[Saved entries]
□ □ □ □ □ □ □

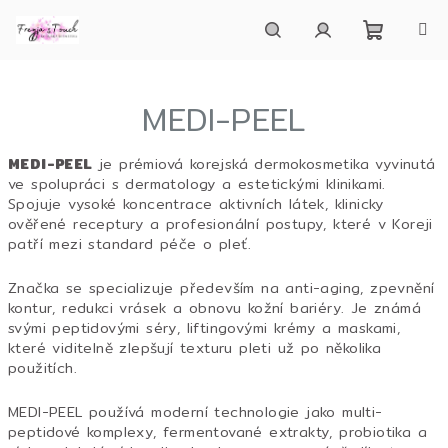
Přejít
na
obsah
Nákupn
Hledat
Přihlášení
MEDI-PEEL
košík
MEDI-PEEL
je prémiová korejská dermokosmetika vyvinutá
ve spolupráci s dermatology a estetickými klinikami.
Spojuje vysoké koncentrace aktivních látek, klinicky
ověřené receptury a profesionální postupy, které v Koreji
patří mezi standard péče o pleť.
Značka se specializuje především na anti-aging, zpevnění
kontur, redukci vrásek a obnovu kožní bariéry. Je známá
svými peptidovými séry, liftingovými krémy a maskami,
které viditelně zlepšují texturu pleti už po několika
použitích.
MEDI-PEEL používá moderní technologie jako multi-
peptidové komplexy, fermentované extrakty, probiotika a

□ □ □ □ □ □ □

Directions for this task: Pictures must not appear in the copy, and every record must be restated word for word.

Output for this task:
Přejít
na
obsah
Nákupn
Hledat
Přihlášení
MEDI-PEEL
košík
MEDI-PEEL
je prémiová korejská dermokosmetika vyvinutá
ve spolupráci s dermatology a estetickými klinikami.
Spojuje vysoké koncentrace aktivních látek, klinicky
ověřené receptury a profesionální postupy, které v Koreji
patří mezi standard péče o pleť.
Značka se specializuje především na anti-aging, zpevnění
kontur, redukci vrásek a obnovu kožní bariéry. Je známá
svými peptidovými séry, liftingovými krémy a maskami,
které viditelně zlepšují texturu pleti už po několika
použitích.
MEDI-PEEL používá moderní technologie jako multi-
peptidové komplexy, fermentované extrakty, probiotika a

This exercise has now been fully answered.